# [DATA FOR THE TASK]
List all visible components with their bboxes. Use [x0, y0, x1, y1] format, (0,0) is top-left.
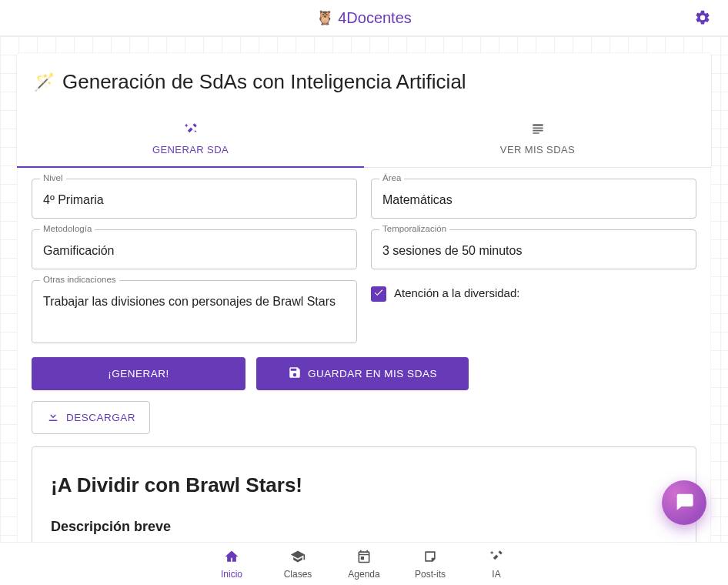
area-input[interactable] [382, 193, 685, 207]
tab-view-sdas[interactable]: VER MIS SDAS [364, 108, 711, 167]
page-title: Generación de SdAs con Inteligencia Arti… [62, 70, 466, 94]
result-box: ¡A Dividir con Brawl Stars! Descripción … [32, 446, 696, 542]
save-label: GUARDAR EN MIS SDAS [308, 368, 437, 379]
save-icon [288, 366, 302, 382]
temporalizacion-field[interactable]: Temporalización [371, 229, 696, 269]
nivel-input[interactable] [43, 193, 346, 207]
result-title: ¡A Dividir con Brawl Stars! [51, 473, 677, 497]
metodologia-input[interactable] [43, 244, 346, 258]
temporalizacion-input[interactable] [382, 244, 685, 258]
note-icon [422, 549, 438, 567]
nav-ia[interactable]: IA [478, 549, 515, 580]
home-icon [224, 549, 239, 567]
nav-agenda[interactable]: Agenda [346, 549, 382, 580]
wand-icon: 🪄 [34, 72, 55, 92]
download-icon [46, 410, 60, 426]
tab-view-label: VER MIS SDAS [500, 144, 575, 155]
page-title-row: 🪄 Generación de SdAs con Inteligencia Ar… [17, 53, 711, 108]
diversidad-label: Atención a la diversidad: [394, 286, 519, 299]
owl-icon: 🦉 [316, 9, 333, 26]
download-button[interactable]: DESCARGAR [32, 401, 150, 434]
metodologia-label: Metodología [40, 224, 95, 233]
button-row: ¡GENERAR! GUARDAR EN MIS SDAS [32, 357, 696, 390]
download-row: DESCARGAR [32, 401, 696, 434]
area-label: Área [379, 173, 404, 182]
school-icon [290, 549, 306, 567]
generate-label: ¡GENERAR! [108, 368, 169, 379]
nav-clases[interactable]: Clases [279, 549, 316, 580]
app-header: 🦉 4Docentes [0, 0, 728, 36]
page-title-card: 🪄 Generación de SdAs con Inteligencia Ar… [17, 53, 711, 168]
nav-inicio[interactable]: Inicio [213, 549, 250, 580]
temporalizacion-label: Temporalización [379, 224, 449, 233]
tab-generate-label: GENERAR SDA [152, 144, 229, 155]
download-label: DESCARGAR [66, 412, 135, 423]
chat-icon [673, 490, 695, 515]
list-icon [364, 122, 711, 139]
metodologia-field[interactable]: Metodología [32, 229, 357, 269]
otras-input[interactable] [43, 295, 346, 309]
form-panel: Nivel Área Metodología Temporalización O… [17, 168, 711, 542]
nav-clases-label: Clases [284, 569, 312, 580]
otras-field[interactable]: Otras indicaciones [32, 280, 357, 343]
otras-label: Otras indicaciones [40, 275, 119, 284]
settings-button[interactable] [694, 9, 711, 29]
brand-text: 4Docentes [338, 9, 412, 27]
nav-inicio-label: Inicio [221, 569, 242, 580]
result-subtitle: Descripción breve [51, 519, 677, 535]
check-icon [373, 287, 384, 301]
nav-ia-label: IA [492, 569, 500, 580]
generate-button[interactable]: ¡GENERAR! [32, 357, 245, 390]
calendar-icon [356, 549, 372, 567]
area-field[interactable]: Área [371, 179, 696, 219]
save-button[interactable]: GUARDAR EN MIS SDAS [256, 357, 469, 390]
form-grid: Nivel Área Metodología Temporalización O… [32, 179, 696, 343]
nivel-field[interactable]: Nivel [32, 179, 357, 219]
diversidad-row: Atención a la diversidad: [371, 280, 696, 343]
magic-icon [489, 549, 504, 567]
diversidad-checkbox[interactable] [371, 286, 386, 302]
nav-agenda-label: Agenda [348, 569, 379, 580]
auto-fix-icon [17, 122, 364, 139]
nav-postits[interactable]: Post-its [412, 549, 449, 580]
gear-icon [694, 15, 711, 28]
brand: 🦉 4Docentes [316, 9, 412, 27]
tabs: GENERAR SDA VER MIS SDAS [17, 108, 711, 168]
chat-button[interactable] [662, 480, 706, 525]
tab-generate[interactable]: GENERAR SDA [17, 108, 364, 168]
content-scroll[interactable]: 🪄 Generación de SdAs con Inteligencia Ar… [0, 36, 728, 542]
bottom-nav: Inicio Clases Agenda Post-its IA [0, 542, 728, 585]
nav-postits-label: Post-its [415, 569, 446, 580]
nivel-label: Nivel [40, 173, 66, 182]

# [TASK PROMPT]
When you write out the material, reproduce each line exactly and omit any picture it holds.

# [OUTPUT FOR THIS TASK]
List all visible components with their bboxes. Use [x0, y0, x1, y1] format, (0,0) is top-left.
area-input[interactable] [382, 193, 685, 207]
tab-view-sdas[interactable]: VER MIS SDAS [364, 108, 711, 167]
page-title: Generación de SdAs con Inteligencia Arti… [62, 70, 466, 94]
result-box: ¡A Dividir con Brawl Stars! Descripción … [32, 446, 696, 542]
save-label: GUARDAR EN MIS SDAS [308, 368, 437, 379]
save-icon [288, 366, 302, 382]
temporalizacion-field[interactable]: Temporalización [371, 229, 696, 269]
nivel-input[interactable] [43, 193, 346, 207]
result-title: ¡A Dividir con Brawl Stars! [51, 473, 677, 497]
metodologia-input[interactable] [43, 244, 346, 258]
temporalizacion-input[interactable] [382, 244, 685, 258]
note-icon [422, 549, 438, 567]
nav-ia[interactable]: IA [478, 549, 515, 580]
home-icon [224, 549, 239, 567]
nav-agenda[interactable]: Agenda [346, 549, 382, 580]
wand-icon: 🪄 [34, 72, 55, 92]
download-icon [46, 410, 60, 426]
tab-view-label: VER MIS SDAS [500, 144, 575, 155]
page-title-row: 🪄 Generación de SdAs con Inteligencia Ar… [17, 53, 711, 108]
diversidad-label: Atención a la diversidad: [394, 286, 519, 299]
owl-icon: 🦉 [316, 9, 333, 26]
download-button[interactable]: DESCARGAR [32, 401, 150, 434]
metodologia-label: Metodología [40, 224, 95, 233]
button-row: ¡GENERAR! GUARDAR EN MIS SDAS [32, 357, 696, 390]
download-row: DESCARGAR [32, 401, 696, 434]
area-label: Área [379, 173, 404, 182]
school-icon [290, 549, 306, 567]
generate-label: ¡GENERAR! [108, 368, 169, 379]
nav-clases[interactable]: Clases [279, 549, 316, 580]
app-header: 🦉 4Docentes [0, 0, 728, 36]
page-title-card: 🪄 Generación de SdAs con Inteligencia Ar… [17, 53, 711, 168]
nav-inicio[interactable]: Inicio [213, 549, 250, 580]
temporalizacion-label: Temporalización [379, 224, 449, 233]
tab-generate-label: GENERAR SDA [152, 144, 229, 155]
download-label: DESCARGAR [66, 412, 135, 423]
chat-icon [673, 490, 695, 515]
list-icon [364, 122, 711, 139]
metodologia-field[interactable]: Metodología [32, 229, 357, 269]
otras-input[interactable] [43, 295, 346, 309]
form-panel: Nivel Área Metodología Temporalización O… [17, 168, 711, 542]
nav-clases-label: Clases [284, 569, 312, 580]
otras-field[interactable]: Otras indicaciones [32, 280, 357, 343]
otras-label: Otras indicaciones [40, 275, 119, 284]
settings-button[interactable] [694, 9, 711, 29]
brand-text: 4Docentes [338, 9, 412, 27]
nav-inicio-label: Inicio [221, 569, 242, 580]
result-subtitle: Descripción breve [51, 519, 677, 535]
check-icon [373, 287, 384, 301]
nav-ia-label: IA [492, 569, 500, 580]
generate-button[interactable]: ¡GENERAR! [32, 357, 245, 390]
calendar-icon [356, 549, 372, 567]
area-field[interactable]: Área [371, 179, 696, 219]
save-button[interactable]: GUARDAR EN MIS SDAS [256, 357, 469, 390]
form-grid: Nivel Área Metodología Temporalización O… [32, 179, 696, 343]
nivel-field[interactable]: Nivel [32, 179, 357, 219]
diversidad-row: Atención a la diversidad: [371, 280, 696, 343]
magic-icon [489, 549, 504, 567]
diversidad-checkbox[interactable] [371, 286, 386, 302]
nav-agenda-label: Agenda [348, 569, 379, 580]
auto-fix-icon [17, 122, 364, 139]
nav-postits[interactable]: Post-its [412, 549, 449, 580]
gear-icon [694, 15, 711, 28]
brand: 🦉 4Docentes [316, 9, 412, 27]
tabs: GENERAR SDA VER MIS SDAS [17, 108, 711, 168]
chat-button[interactable] [662, 480, 706, 525]
tab-generate[interactable]: GENERAR SDA [17, 108, 364, 168]
content-scroll[interactable]: 🪄 Generación de SdAs con Inteligencia Ar… [0, 36, 728, 542]
bottom-nav: Inicio Clases Agenda Post-its IA [0, 542, 728, 585]
nav-postits-label: Post-its [415, 569, 446, 580]
nivel-label: Nivel [40, 173, 66, 182]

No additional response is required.